Thanks! you guys are so great!


----------



## marmalady (Dec 28, 2004)

Scott - maybe I have a small microwave - I have NEVER 'ruined my chocolate'; comes out of the microwave about 80 degrees; just fine.  Please accept others' ways of doing things.  I don't put down your way of doing it, just sharing my own.  If it didn't work for me, I certainly wouldn't post it for others to 'ruin their chocolate'.  

Thanks for listening!

Kyles - I do check it every 30-45 seconds, especially if it's white chocolate.  But every 10 seconds, no - that's hardly time for all the little nukey molecules to get warm!


----------



## scott123 (Dec 29, 2004)

Kyles, Callebaut recommends stirring every 15-20 seconds.

What hasn't been mentioned so far in regards to microwaving chocolate is the topic of quantity. A big reason why I stir every five seconds is that I usually microwave small amounts of chocolate (2 oz. or less) at a time.  A lb. of chocolate at 50% for 90 seconds - sure, no problem there.  But an ounce - no way. An ounce will start to smoke in 90 seconds.

Marmalady, I didn't say 'ruin' I said 'damaged.' Depending on the amount of chocolate you're microwaving, a minute at 50% will usually have the chocolate bubbling around the edges.  Bubbling = above 130 = bad, according to every chocolate expert out there.

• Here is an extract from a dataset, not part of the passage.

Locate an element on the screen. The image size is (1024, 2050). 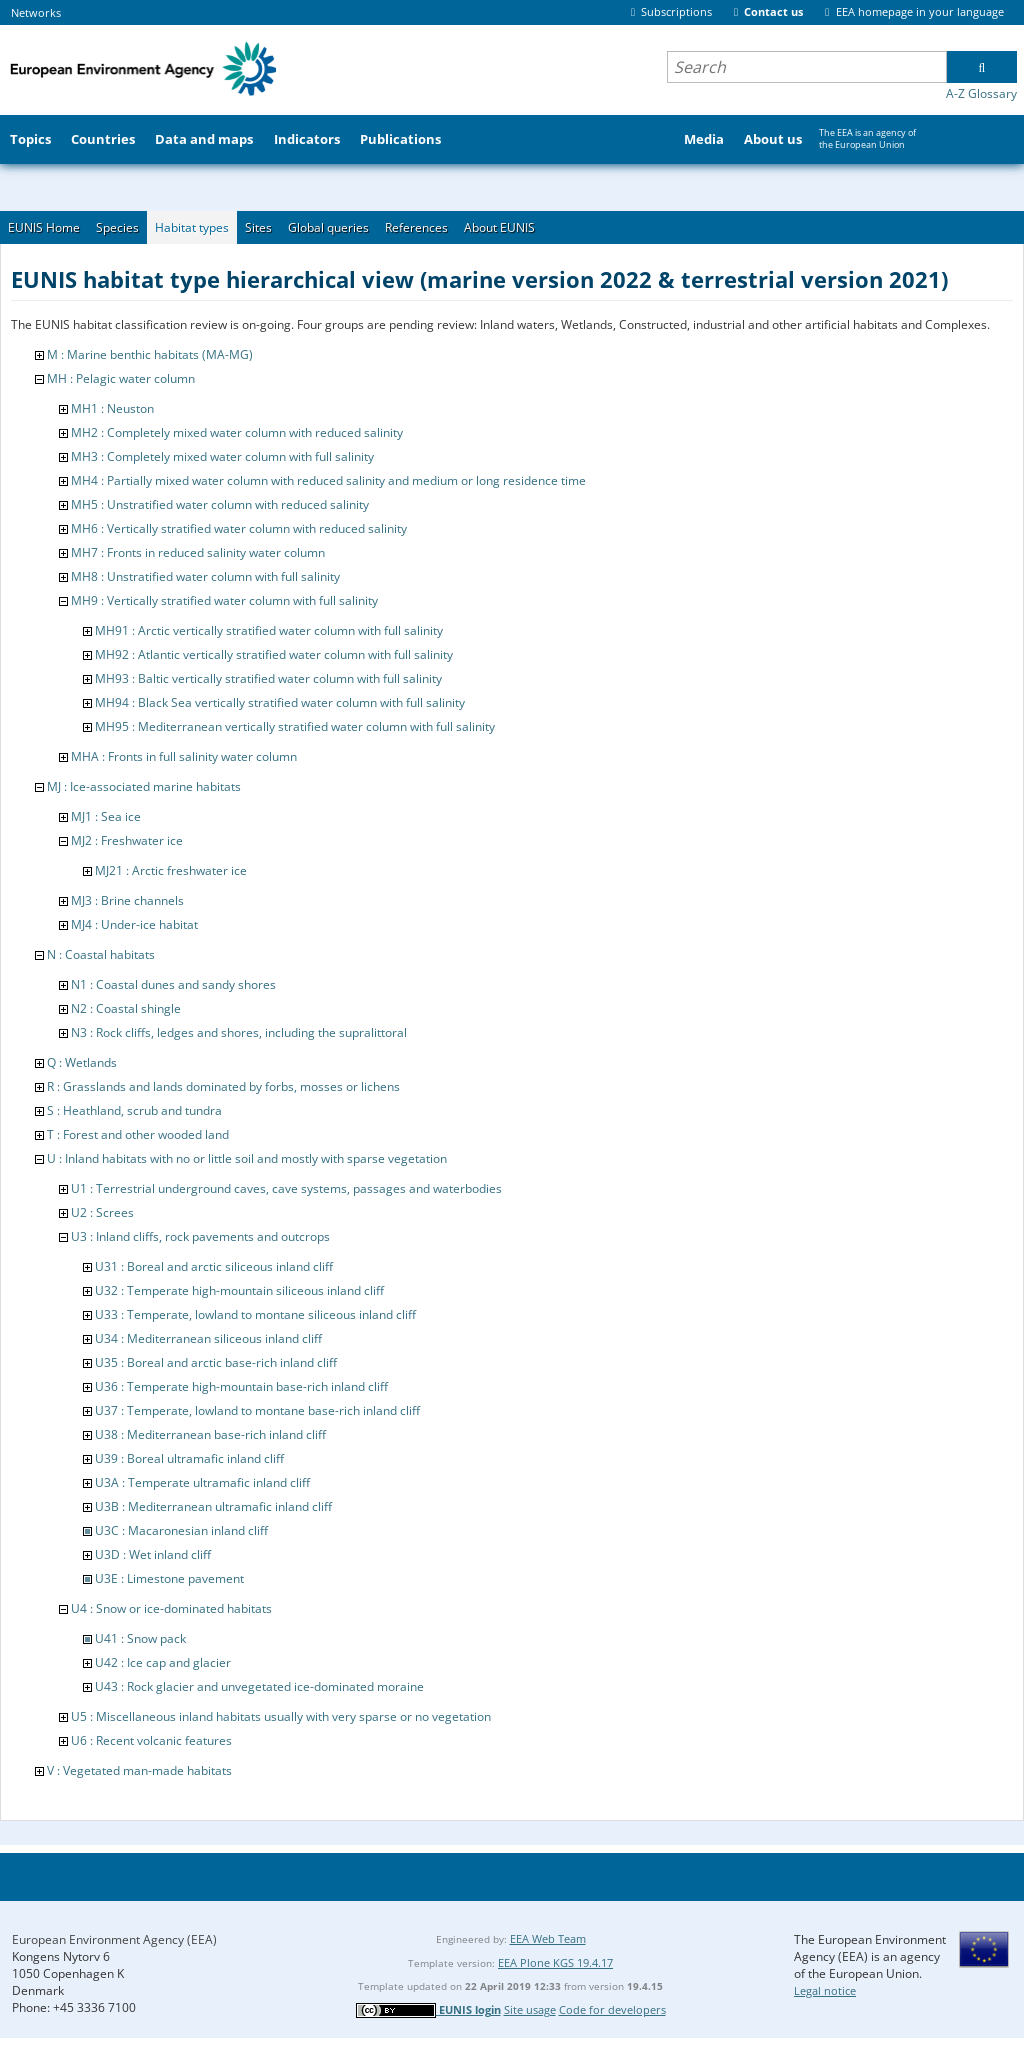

Am I being a perfectionist about this? Most definitely. For me that 130 degree threshold is sacred. I take great pains not to cross it. If I'm a freak, so be it.  I take my chocolate very seriously.


----------



## marmalady (Dec 29, 2004)

So do I, Scott, so do I!    I've melted anywhere from 1-2 oz to a lb using the microwave - of course, with 2 oz you check it more often.  The temp never gets to 130 - not even lukewarm.  Maybe the answer is to use a smaller microwave with less power?


----------



## scott123 (Dec 29, 2004)

That could be the answer marmalady


----------



## kyles (Dec 30, 2004)

You do have to take into account the wattage of your microwave, because medium on one, is another's medium low etc. My new microwave I use 30% coz it's a higher wattage than my old one. 

Just an aside, I HATE my new microwave, it zaps things, it has an illogical defrost cycle and ends up cooking whatever you defrost, I tend to use 10% and it takes forever to defrost say two chicken breasts, but at least they don't end up sizzled. I wish I could get my old one back, it was 20 years old, but she and I understood each other (I left it in Australia)


----------